Religious Law

Retired Lawyer's Menorah Suit Against Homeowners Association Settles in Time for the Holiday

A retirement community in Leesburg, Fla., now has a 6½-foot-tall menorah inside its social hall as a result of a lawsuit filed by a resident who is a rabbi and former lawyer.

Rabbi Arthur Grae had a practice in New York focusing on labor and constitutional law before his retirement, the Orlando Sentinel reports. Grae and three other plaintiffs sued the Legacy of Leesburg after the homeowners association refused to replace a small menorah with a much larger one to match the size of a larger Christmas tree. According to the newspaper, “The case threatened to turn the Festival of Lights—another name for the Jewish holiday—into the Festival of Fights.”

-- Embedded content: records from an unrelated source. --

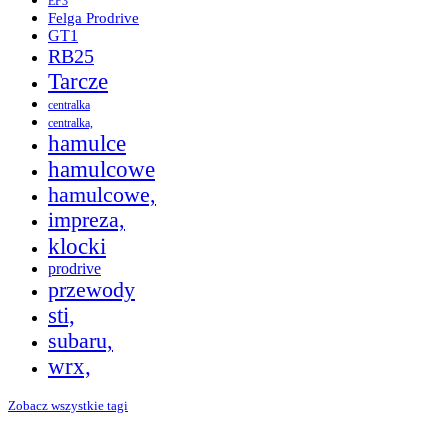
EF3
Felga Prodrive
GT1
RB25
Tarcze
centralka
centralka,
hamulce
hamulcowe
hamulcowe,
impreza,
klocki
prodrive
przewody
sti,
subaru,
wrx,
Zobacz wszystkie tagi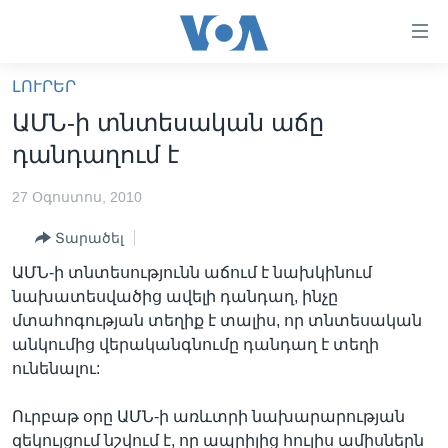
Մատչելի
հղումներ
անցնել
ԼՈՒՐԵՐ
հիմնական
ԳԼԽԱՎՈՐ ԷՋ
ԱՄՆ-ի տնտեսական աճը
բովանդակությանը
ԼՈՒՐԵՐ
անցնել
դանդաղում է
հիմնական
ՍՓՅՈՒՌՔ
բովանդակությանը
27 Օգոստոս, 2010
ՏԵՍԱՆՅՈՒԹԵՐ
հիմնական
Տարածել
բովանդակություն
ՖԻԼՄԵՐ
ԱՄՆ-ի տնտեսությունն աճում է նախկինում
ՄԵՐ ՄԱՍԻՆ
ՖԻԼՄԵՐ
նախատեսվածից ավելի դանդաղ, ինչը
մտահոգության տեղիք է տալիս, որ տնտեսական
ՈՒԿՐԱԻՆԱԿԱՆ ՊԱՏԵՐԱԶՄ
IN ENGLISH
ՄԵՐ ՄԱՍԻՆ
անկումից վերականգնումը դանդաղ է տեղի
«ԱՄԵՐԻԿԱՅԻ ՁԱՅՆ»-Ի ԿԱՆՈՆԱԴՐՈՒԹՅՈՒՆ
ունենալու:
Learning English
ԿԱՊ ՄԵԶ ՀԵՏ
Ուրբաթ օրը ԱՄՆ-ի առևտրի նախարարության
ՀԵՏԵՒԵՔ ՄԵԶ
զեկույցում նշվում է, որ ապրիլից հուլիս ամիսներն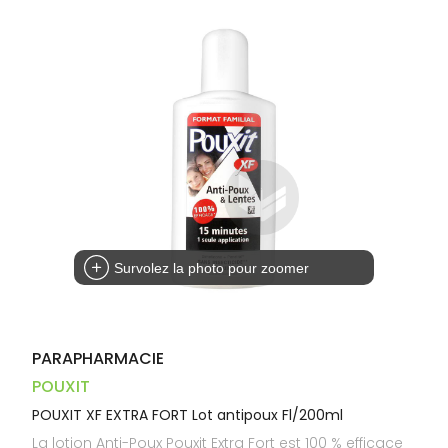
Dispositifs
Cheveux
VOTRE
médicaux
APPLICATION
Corps
DE SANTÉ
Homme
Solaire
Visage
Survolez la photo pour zoomer
PARAPHARMACIE
POUXIT
POUXIT XF EXTRA FORT Lot antipoux Fl/200ml
La lotion Anti-Poux Pouxit Extra Fort est 100 % efficace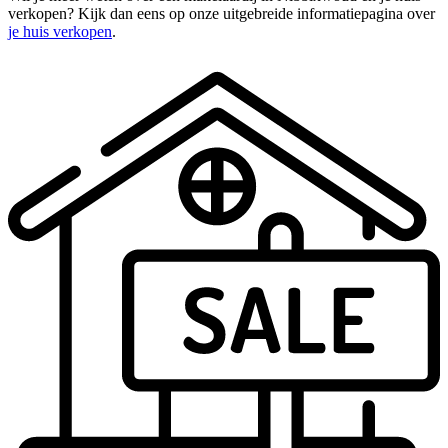
verkopen? Kijk dan eens op onze uitgebreide informatiepagina over
je huis verkopen
.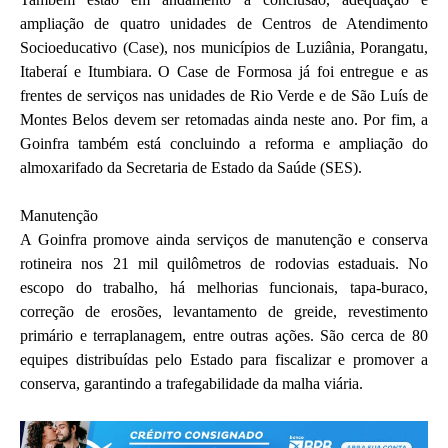
ampliação de quatro unidades de Centros de Atendimento
Socioeducativo (Case), nos municípios de Luziânia, Porangatu,
Itaberaí e Itumbiara. O Case de Formosa já foi entregue e as
frentes de serviços nas unidades de Rio Verde e de São Luís de
Montes Belos devem ser retomadas ainda neste ano. Por fim, a
Goinfra também está concluindo a reforma e ampliação do
almoxarifado da Secretaria de Estado da Saúde (SES).
Manutenção
A Goinfra promove ainda serviços de manutenção e conserva
rotineira nos 21 mil quilômetros de rodovias estaduais. No
escopo do trabalho, há melhorias funcionais, tapa-buraco,
correção de erosões, levantamento de greide, revestimento
primário e terraplanagem, entre outras ações. São cerca de 80
equipes distribuídas pelo Estado para fiscalizar e promover a
conserva, garantindo a trafegabilidade da malha viária.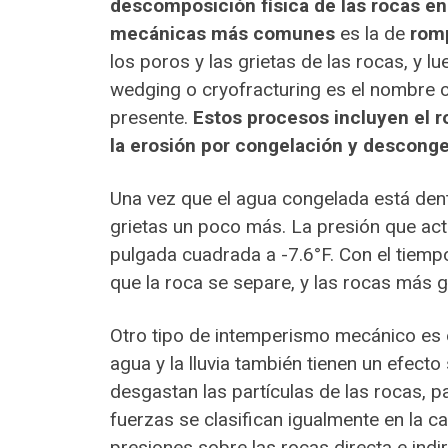
descomposición física de las rocas e
mecánicas más comunes
es la de
romp
los poros y las grietas de las rocas, y l
wedging o cryofracturing es el nombre co
presente.
Estos procesos incluyen el r
la erosión por congelación y desconge
Una vez que el agua congelada está dent
grietas un poco más. La presión que act
pulgada cuadrada a -7.6°F. Con el tiempo
que la roca se separe, y las rocas má
Otro tipo de intemperismo mecánico es e
agua y la lluvia también tienen un efecto
desgastan las partículas de las rocas, 
fuerzas se clasifican igualmente en la c
presiones sobre las rocas directa e indi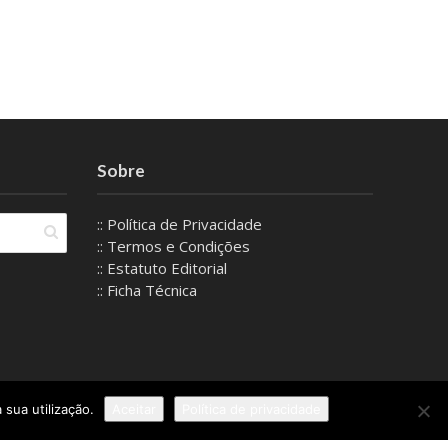
Sobre
:: Política de Privacidade
:: Termos e Condições
:: Estatuto Editorial
:: Ficha Técnica
 sua utilização.
Aceitar
Política de privacidade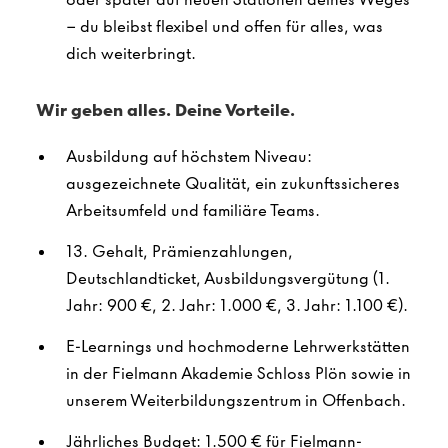
– du bleibst flexibel und offen für alles, was
dich weiterbringt.
Wir geben alles. Deine Vorteile.
Ausbildung auf höchstem Niveau:
ausgezeichnete Qualität, ein zukunftssicheres
Arbeitsumfeld und familiäre Teams.
13. Gehalt, Prämienzahlungen,
Deutschlandticket, Ausbildungsvergütung (1.
Jahr: 900 €, 2. Jahr: 1.000 €, 3. Jahr: 1.100 €).
E-Learnings und hochmoderne Lehrwerkstätten
in der Fielmann Akademie Schloss Plön sowie in
unserem Weiterbildungszentrum in Offenbach.
Jährliches Budget: 1.500 € für Fielmann-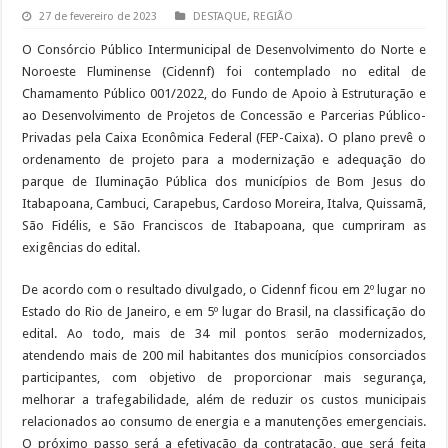
27 de fevereiro de 2023
DESTAQUE
,
REGIÃO
O Consórcio Público Intermunicipal de Desenvolvimento do Norte e
Noroeste Fluminense (Cidennf) foi contemplado no edital de
Chamamento Público 001/2022, do Fundo de Apoio à Estruturação e
ao Desenvolvimento de Projetos de Concessão e Parcerias Público-
Privadas pela Caixa Econômica Federal (FEP-Caixa). O plano prevê o
ordenamento de projeto para a modernização e adequação do
parque de Iluminação Pública dos municípios de Bom Jesus do
Itabapoana, Cambuci, Carapebus, Cardoso Moreira, Italva, Quissamã,
São Fidélis, e São Franciscos de Itabapoana, que cumpriram as
exigências do edital.
De acordo com o resultado divulgado, o Cidennf ficou em 2º lugar no
Estado do Rio de Janeiro, e em 5º lugar do Brasil, na classificação do
edital. Ao todo, mais de 34 mil pontos serão modernizados,
atendendo mais de 200 mil habitantes dos municípios consorciados
participantes, com objetivo de proporcionar mais segurança,
melhorar a trafegabilidade, além de reduzir os custos municipais
relacionados ao consumo de energia e a manutenções emergenciais.
O próximo passo será a efetivação da contratação, que será feita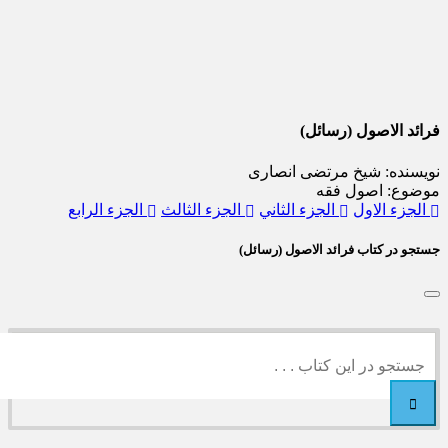
ائد الاصول (رسائل)
یسنده: شیخ مرتضی انصاری
ضوع: اصول فقه
لجزء الاول
الجزء الثاني
الجزء الثالث
الجزء الرابع
جو در کتاب فرائد الاصول (رسائل)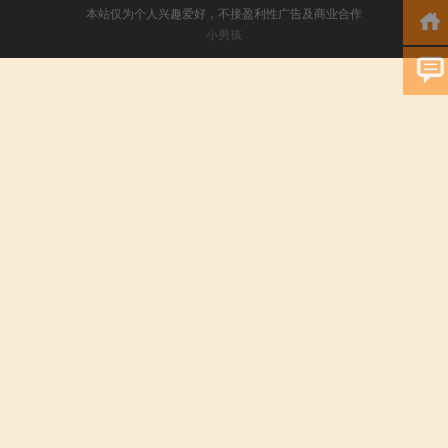
本站仅为个人兴趣爱好，不接盈利性广告及商业合作
小男孩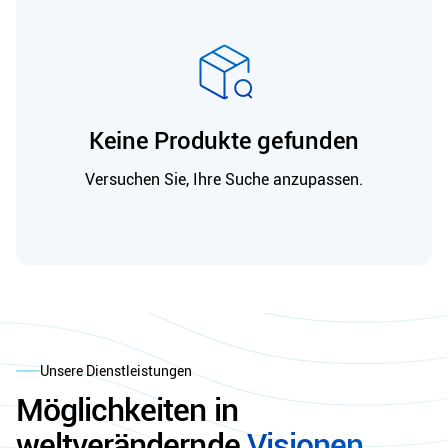
Keine Produkte gefunden
Versuchen Sie, Ihre Suche anzupassen.
Unsere Dienstleistungen
Möglichkeiten in
weltverändernde
Visionen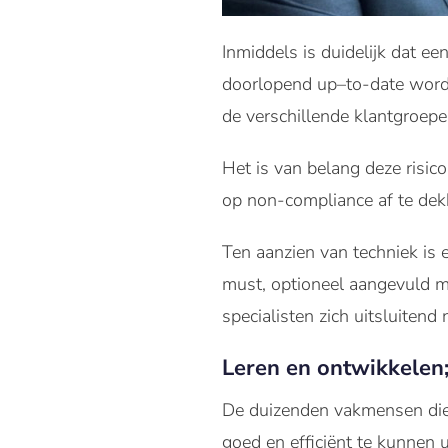
Inmiddels is duidelijk dat ee
doorlopend up–to-date worden
de verschillende klantgroepe
Het is van belang deze risic
op non-compliance af te dek
Ten aanzien van techniek is
must, optioneel aangevuld m
specialisten zich uitsluitend 
Leren en ontwikkelen; 
De duizenden vakmensen die
goed en efficiënt te kunnen 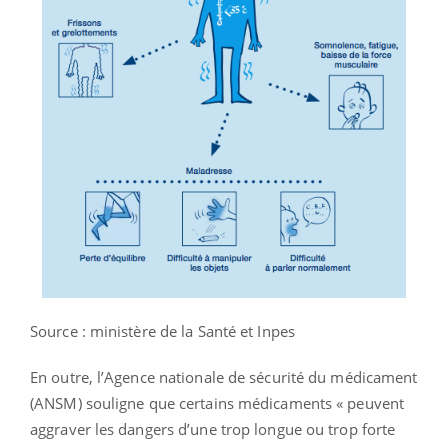
Source : ministère de la Santé et Inpes
En outre, l’Agence nationale de sécurité du médicament
(ANSM) souligne que certains médicaments « peuvent
aggraver les dangers d’une trop longue ou trop forte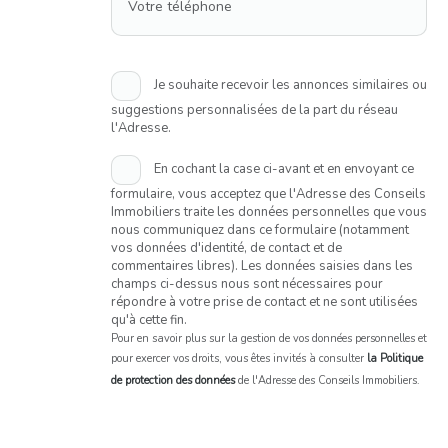
Votre téléphone
Je souhaite recevoir les annonces similaires ou
suggestions personnalisées de la part du réseau
l'Adresse.
En cochant la case ci-avant et en envoyant ce
formulaire, vous acceptez que l'Adresse des Conseils
Immobiliers traite les données personnelles que vous
nous communiquez dans ce formulaire (notamment
vos données d'identité, de contact et de
commentaires libres). Les données saisies dans les
champs ci-dessus nous sont nécessaires pour
répondre à votre prise de contact et ne sont utilisées
qu'à cette fin.
Pour en savoir plus sur la gestion de vos données personnelles et
pour exercer vos droits, vous êtes invités à consulter
la Politique
de protection des données
de l'Adresse des Conseils Immobiliers.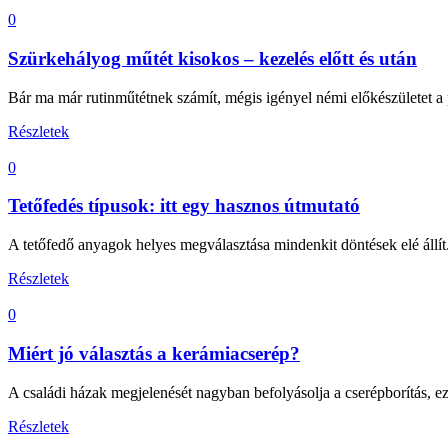
0
Szürkehályog műtét kisokos – kezelés előtt és után
Bár ma már rutinműtétnek számít, mégis igényel némi előkészületet a p
Részletek
0
Tetőfedés típusok: itt egy hasznos útmutató
A tetőfedő anyagok helyes megválasztása mindenkit döntések elé állít
Részletek
0
Miért jó választás a kerámiacserép?
A családi házak megjelenését nagyban befolyásolja a cserépborítás, ezért
Részletek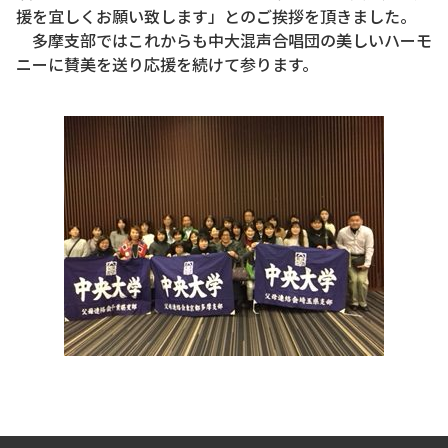
援を宜しくお願い致します」とのご挨拶を頂きました。
多摩支部ではこれからも中大混声合唱団の美しいハーモ
ニーに賛美を送り応援を続けて参ります。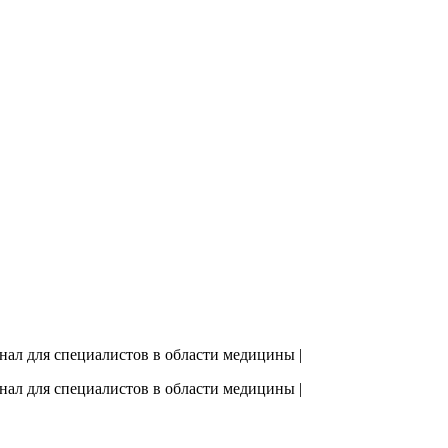
рнал для специалистов в области медицины |
рнал для специалистов в области медицины |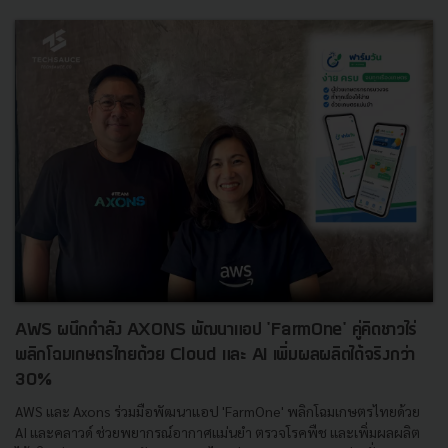
AWS ผนึกกำลัง AXONS พัฒนาแอป 'FarmOne' คู่คิดชาวไร่
พลิกโฉมเกษตรไทยด้วย Cloud และ AI เพิ่มผลผลิตได้จริงกว่า
30%
AWS และ Axons ร่วมมือพัฒนาแอป 'FarmOne' พลิกโฉมเกษตรไทยด้วย
AI และคลาวด์ ช่วยพยากรณ์อากาศแม่นยำ ตรวจโรคพืช และเพิ่มผลผลิต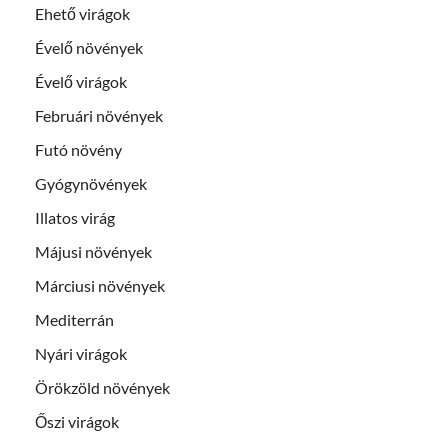
Ehető virágok
Évelő növények
Évelő virágok
Februári növények
Futó növény
Gyógynövények
Illatos virág
Májusi növények
Márciusi növények
Mediterrán
Nyári virágok
Örökzöld növények
Őszi virágok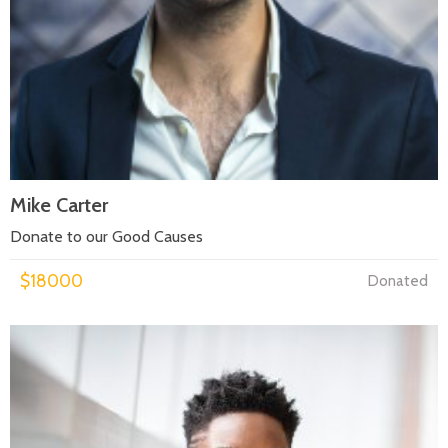
Mike Carter
Donate to our Good Causes
$18000
Donated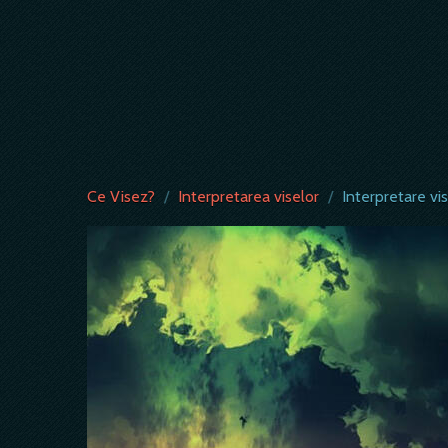
Ce Visez?
/
Interpretarea viselor
/
Interpretare vi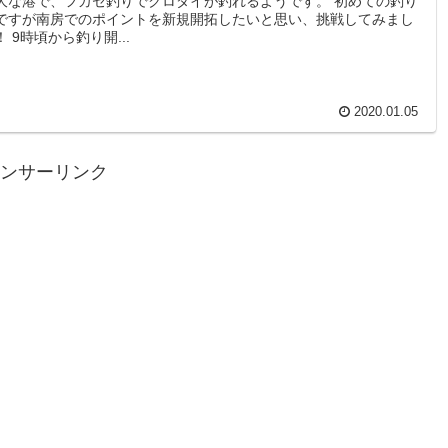
大な港で、フカセ釣りでクロダイが釣れるようです。 初めての釣り
ですが南房でのポイントを新規開拓したいと思い、挑戦してみまし
！ 9時頃から釣り開...
2020.01.05
ンサーリンク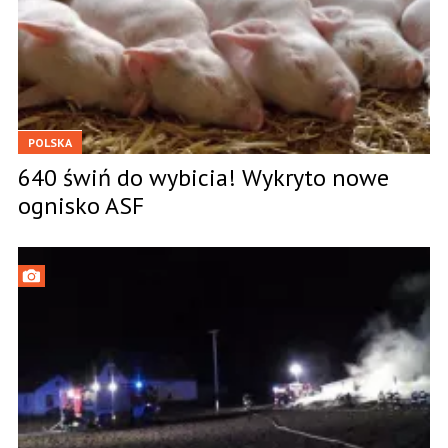
POLSKA
640 świń do wybicia! Wykryto nowe
ognisko ASF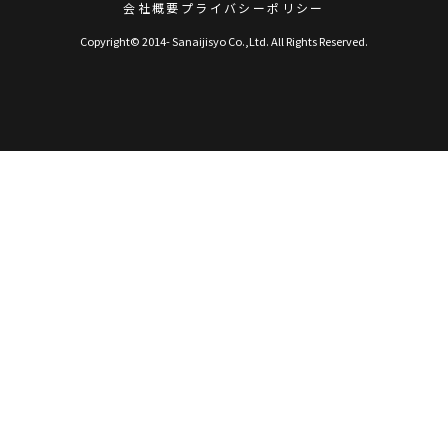
会社概要
プライバシーポリシー
Copyright© 2014- Sanaijisyo Co.,Ltd. All Rights Reserved.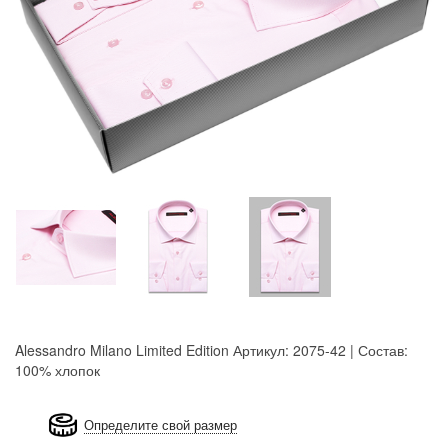
Alessandro Milano Limited Edition
Артикул: 2075-42 | Состав:
100% хлопок
8GRB-U8Z7-LVAIVK
Определите свой размер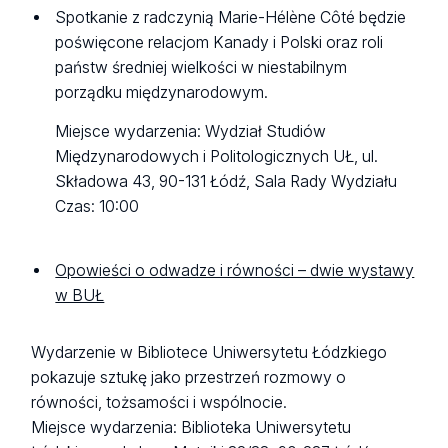
Spotkanie z radczynią Marie-Hélène Côté będzie
poświęcone relacjom Kanady i Polski oraz roli
państw średniej wielkości w niestabilnym
porządku międzynarodowym.
Miejsce wydarzenia: Wydział Studiów
Międzynarodowych i Politologicznych UŁ, ul.
Składowa 43, 90-131 Łódź, Sala Rady Wydziału
Czas: 10:00
Opowieści o odwadze i równości – dwie wystawy
w BUŁ
Wydarzenie w Bibliotece Uniwersytetu Łódzkiego
pokazuje sztukę jako przestrzeń rozmowy o
równości, tożsamości i wspólnocie.
Miejsce wydarzenia: Biblioteka Uniwersytetu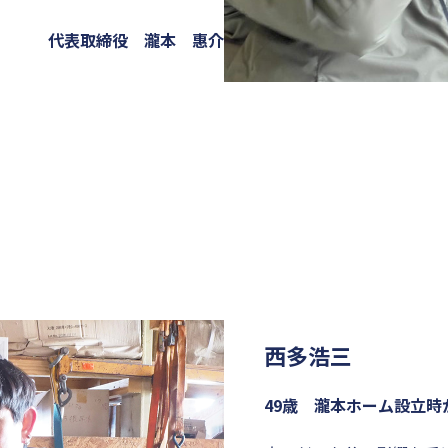
代表取締役 瀧本 惠介
西多浩三
49歳 瀧本ホーム設立時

Grae saw the refusal to buy and display the larger menorah as a violation of the plaintiffs’ right to freely exercise their religion, the story says. His suit settled when the plaintiffs agreed to buy the large menorah, and the association agreed to display it in the social hall.

On Tuesday, about 60 people attended a Hanukkah celebration at the community, the Daily Commercial reports. One of the plaintiffs told the newspaper that Grae was asked not to attend because of concerns there would be protests or trouble. A police car was initially stationed outside, but left a half hour into the peaceful celebration.